Rabab Al-Sharif | Staff Writer
Dancing in the ballet is nothing new for dogs in Sandy Miller’s family.
Miller, who is on the Chautauqua Women’s Club board of directors, saw on the “Grapevine,” a online community bulletin board, that Chautauqua Dance was looking for poodles to appear in Mark Diamond’s ballet, An American in Paris. She jumped at the opportunity.
After all, it was her poodles Molly and Archie who appeared in the 1998 premiere of the piece in Chautauqua.
Miller contacted the Chautauqua Dance office, reminding them of Molly and Archie’s participation years ago. It didn’t take long for Diamond to reply. He said it would be great if the dogs could perform.
Annie, a two-year-old chocolate toy poodle, and Charlie, a seven-month-old black toy poodle, will make their stage debut in the ballet tonight.

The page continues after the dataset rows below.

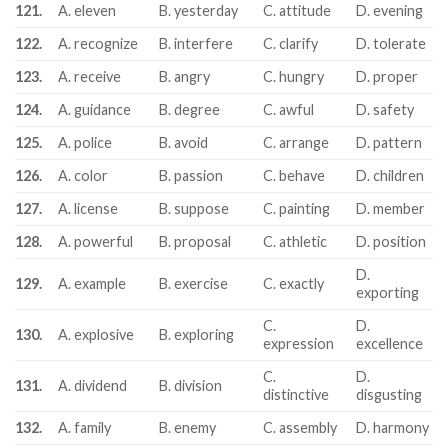
121.
A. eleven
B. yesterday
C. attitude
D. evening
122.
A. recognize
B. interfere
C. clarify
D. tolerate
123.
A. receive
B. angry
C. hungry
D. proper
124.
A. guidance
B. degree
C. awful
D. safety
125.
A. police
B. avoid
C. arrange
D. pattern
126.
A. color
B. passion
C. behave
D. children
127.
A. license
B. suppose
C. painting
D. member
128.
A. powerful
B. proposal
C. athletic
D. position
D.
129.
A. example
B. exercise
C. exactly
exporting
C.
D.
130.
A. explosive
B. exploring
expression
excellence
C.
D.
131.
A. dividend
B. division
distinctive
disgusting
132.
A. family
B. enemy
C. assembly
D. harmony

The first time Miller’s dogs appeared in An American in Paris was because of a chance encounter.
Miller had some friends visiting her in Chautauqua, and after escorting them to the gate to leave, she decided to take Molly and Archie for a walk down by the lake.
She figured she would pass the ballet studios and loop around by the lake to go home.

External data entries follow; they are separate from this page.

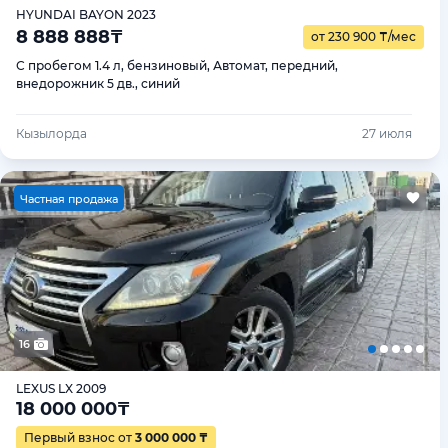
HYUNDAI BAYON 2023
8 888 888
₸
от 230 900
₸
/мес
С пробегом 1.4 л, бензиновый, Автомат, передний,
внедорожник 5 дв., синий
Кызылорда
27 июля
Ч
астная продажа
16
LEXUS LX 2009
18 000 000
₸
Первый взнос от
3 000 000 ₸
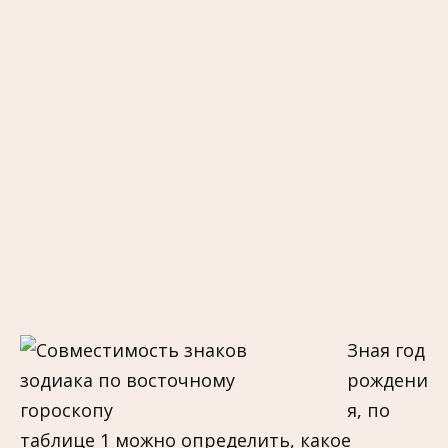
Зная год
рождени
я, по
таблице 1 можно определить, какое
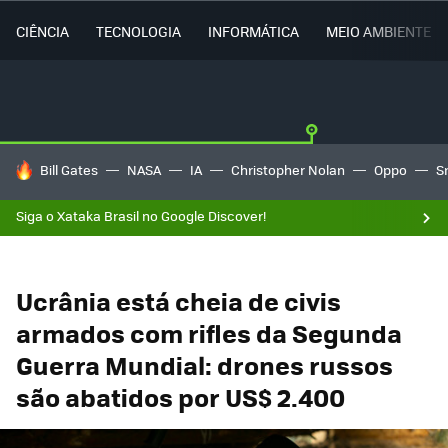
CIÊNCIA
TECNOLOGIA
INFORMÁTICA
MEIO AMBIENTE
TENDÊNCIAS DO DIA
Bill Gates
NASA
IA
Christopher Nolan
Oppo
S
Siga o Xataka Brasil no Google Discover!
Ucrânia está cheia de civis
armados com rifles da Segunda
Guerra Mundial: drones russos
são abatidos por US$ 2.400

“I was walking them, and this car pulled up, and two men jumped out,” she said.
The men, dressed in suits, asked if they could take a look at her toy poodles.
“I thought this was a little like Cruella de Vil or something,” Miller said. “They asked if I would be willing to let them use my poodles in the ballet.”
Before they graced the Amphitheater stage, the poodles had to come in for an audition. As a puppy, Archie had a habit of leaping off his back feet as he walked, Miller said.
“So we’re in the dance studio and Archie’s leaping, and Jean-Pierre Bonnefoux is saying ‘What energy, what energy,’” she said.
Molly, a former show dog, wasn’t to be upstaged, however.
“She got into the thing right away,” Miller said, “and Archie did anything that Molly told him to do.”
The poodles passed their test and were cast as the French poodles in the ballet.
This time around, Annie and Charlie didn’t have to audition since they are from the same breeder and have a similar temperament. That was enough for Diamond.
“I hope his faith is well-placed,” she said.
Poodles seem to know when they are in front of an audience, Diamond said, so they can really put on a show.
The poodles’ part requires them to scurry across stage on their musical cue escorted by dancer Emma Fontenot, a student in the Chautauqua School of Dance.
Annie and Charlie’s rehearsal schedule allowed them to take a special trip to the spa before their premiere.
“I’m almost ashamed of this,” she said, “but (they went) to their own groomer in Pittsburgh on Saturday.”